Der Verfall und die Verjährung von Urlaub und Urlaubsabgeltungsansprüchen

Wann verfällt Ihr Urlaub ?

Nach dem Bundesurlaubsgesetz muss der Jahresurlaub grundsätzlich im laufenden Kalenderjahr bis zum 31. Dezember (in natura) genommen werden, da er ansonsten verfällt. Eine Übertragung ins Folgejahr ist nur ausnahmsweise möglich, wenn dringende betriebliche Gründe (zum Beispiel großes Arbeitsaufkommen, hoher Krankenstand im Unternehmen) oder gar persönliche Gründe (zum Beispiel die Erkrankung des Arbeitnehmers, nicht Inanspruchnahme wegen Mutterschutz oder zum Beispiel Elternzeit) dies rechtfertigen, wobei in diesem Falle der Urlaub spätestens bis zum 31. März des Folgejahres genommen werden muss.
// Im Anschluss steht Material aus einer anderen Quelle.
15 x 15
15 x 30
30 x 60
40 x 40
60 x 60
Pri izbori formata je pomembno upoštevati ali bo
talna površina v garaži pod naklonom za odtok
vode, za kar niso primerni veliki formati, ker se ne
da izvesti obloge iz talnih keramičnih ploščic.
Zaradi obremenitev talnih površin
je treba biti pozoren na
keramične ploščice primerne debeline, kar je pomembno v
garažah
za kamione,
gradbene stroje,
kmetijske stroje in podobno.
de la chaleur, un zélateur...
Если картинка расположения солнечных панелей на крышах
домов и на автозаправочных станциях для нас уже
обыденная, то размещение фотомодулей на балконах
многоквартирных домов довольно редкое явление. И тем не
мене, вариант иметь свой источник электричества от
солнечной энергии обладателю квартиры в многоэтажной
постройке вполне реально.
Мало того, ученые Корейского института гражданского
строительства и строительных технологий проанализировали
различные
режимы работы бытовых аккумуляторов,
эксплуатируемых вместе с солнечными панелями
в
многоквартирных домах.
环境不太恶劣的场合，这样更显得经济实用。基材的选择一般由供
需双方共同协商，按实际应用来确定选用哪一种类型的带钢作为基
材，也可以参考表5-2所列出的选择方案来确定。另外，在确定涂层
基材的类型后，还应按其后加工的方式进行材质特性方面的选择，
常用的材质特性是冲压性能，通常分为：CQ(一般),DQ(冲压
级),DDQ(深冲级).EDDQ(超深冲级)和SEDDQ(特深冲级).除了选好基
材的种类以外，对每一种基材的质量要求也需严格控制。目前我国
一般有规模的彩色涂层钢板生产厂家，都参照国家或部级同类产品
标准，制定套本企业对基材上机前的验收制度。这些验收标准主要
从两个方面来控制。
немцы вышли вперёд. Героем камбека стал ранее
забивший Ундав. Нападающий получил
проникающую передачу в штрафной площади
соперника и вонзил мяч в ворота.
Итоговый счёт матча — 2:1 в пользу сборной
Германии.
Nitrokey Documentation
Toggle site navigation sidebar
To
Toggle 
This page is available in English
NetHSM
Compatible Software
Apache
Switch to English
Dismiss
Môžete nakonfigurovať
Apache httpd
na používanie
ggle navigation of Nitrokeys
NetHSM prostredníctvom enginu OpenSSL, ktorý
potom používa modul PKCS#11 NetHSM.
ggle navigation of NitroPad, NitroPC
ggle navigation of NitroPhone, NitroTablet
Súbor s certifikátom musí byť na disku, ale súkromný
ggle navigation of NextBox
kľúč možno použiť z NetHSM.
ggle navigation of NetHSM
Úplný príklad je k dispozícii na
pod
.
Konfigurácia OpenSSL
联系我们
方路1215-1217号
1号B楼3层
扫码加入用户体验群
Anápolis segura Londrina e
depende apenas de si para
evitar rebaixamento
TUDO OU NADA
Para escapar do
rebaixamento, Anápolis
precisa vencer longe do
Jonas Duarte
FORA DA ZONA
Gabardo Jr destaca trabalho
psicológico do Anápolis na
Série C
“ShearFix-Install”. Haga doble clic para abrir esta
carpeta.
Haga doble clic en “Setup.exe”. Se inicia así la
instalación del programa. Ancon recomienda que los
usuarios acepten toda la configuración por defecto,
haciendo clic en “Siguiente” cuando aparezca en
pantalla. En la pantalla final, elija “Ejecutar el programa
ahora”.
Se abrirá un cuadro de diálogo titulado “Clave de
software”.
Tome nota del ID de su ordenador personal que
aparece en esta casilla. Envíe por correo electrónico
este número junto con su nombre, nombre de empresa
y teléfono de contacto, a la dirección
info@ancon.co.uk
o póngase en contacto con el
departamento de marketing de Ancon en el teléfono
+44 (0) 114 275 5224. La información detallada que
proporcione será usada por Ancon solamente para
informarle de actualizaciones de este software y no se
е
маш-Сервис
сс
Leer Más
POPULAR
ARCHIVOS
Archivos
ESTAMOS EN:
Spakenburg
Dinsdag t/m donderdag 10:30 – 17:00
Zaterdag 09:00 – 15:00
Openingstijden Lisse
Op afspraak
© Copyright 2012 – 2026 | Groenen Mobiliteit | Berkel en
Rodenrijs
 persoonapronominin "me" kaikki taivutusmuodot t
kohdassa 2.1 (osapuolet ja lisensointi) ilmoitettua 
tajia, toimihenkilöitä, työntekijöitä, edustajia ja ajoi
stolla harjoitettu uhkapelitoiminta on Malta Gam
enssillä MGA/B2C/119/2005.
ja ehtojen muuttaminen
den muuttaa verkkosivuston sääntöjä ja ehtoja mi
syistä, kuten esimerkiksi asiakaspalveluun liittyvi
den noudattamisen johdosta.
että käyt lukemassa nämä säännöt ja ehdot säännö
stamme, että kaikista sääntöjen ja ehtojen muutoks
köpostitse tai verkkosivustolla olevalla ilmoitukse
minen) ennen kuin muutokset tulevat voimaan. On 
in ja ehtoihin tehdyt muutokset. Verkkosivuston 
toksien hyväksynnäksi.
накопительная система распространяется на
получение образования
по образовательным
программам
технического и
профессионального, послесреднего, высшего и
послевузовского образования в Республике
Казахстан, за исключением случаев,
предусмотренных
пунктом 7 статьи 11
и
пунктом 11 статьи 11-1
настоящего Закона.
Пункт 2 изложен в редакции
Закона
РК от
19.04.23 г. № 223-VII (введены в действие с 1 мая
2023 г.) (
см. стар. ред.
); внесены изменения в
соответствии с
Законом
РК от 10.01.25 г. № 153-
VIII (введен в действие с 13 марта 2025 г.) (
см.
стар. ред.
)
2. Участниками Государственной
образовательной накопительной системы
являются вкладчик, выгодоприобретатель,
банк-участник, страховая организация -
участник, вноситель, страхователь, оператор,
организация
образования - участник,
Nach der Rechtsprechung des Bundesarbeitsgerichts zum Verfall von Urlaub (BAG, Urteil vom 19.02.2019, Akz.: 541/19) unter Berücksichtigung von Entscheidungen des Europäischen Gerichtshofs EuGH (Urteile vom 06.11.2018, Akz.: C-684/16 sowie C-619/16) verfällt der Urlaub jedoch nur dann, wenn

  • der Arbeitgeber den Arbeitnehmer im laufenden Urlaubsjahr auf den noch bestehenden Resturlaub hingewiesen hat,
  • er den Arbeitnehmer (zuvor) konkret aufgefordert hat, den noch bestehenden Urlaub im laufenden Urlaubsjahr zu nehmen und
  • der Arbeitgeber den Arbeitnehmer ausdrücklich und eindeutig darauf hingewiesen hat, dass, wenn der Arbeitnehmer den Urlaub nicht nimmt, dieser verfällt.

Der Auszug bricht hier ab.